::: EXERCISE DATA
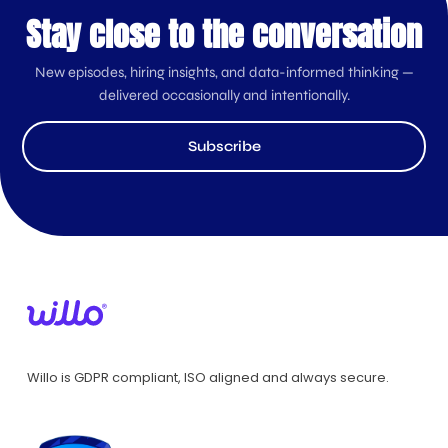
Stay close to the conversation
New episodes, hiring insights, and data-informed thinking —
delivered occasionally and intentionally.
Subscribe
Willo is GDPR compliant, ISO aligned and always secure.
::::::
When you output the listing, reproduce it exactly but drop its pictures.

YOUR SOLUTION >>
Stay close to the conversation
New episodes, hiring insights, and data-informed thinking —
delivered occasionally and intentionally.
Subscribe
Willo is GDPR compliant, ISO aligned and always secure.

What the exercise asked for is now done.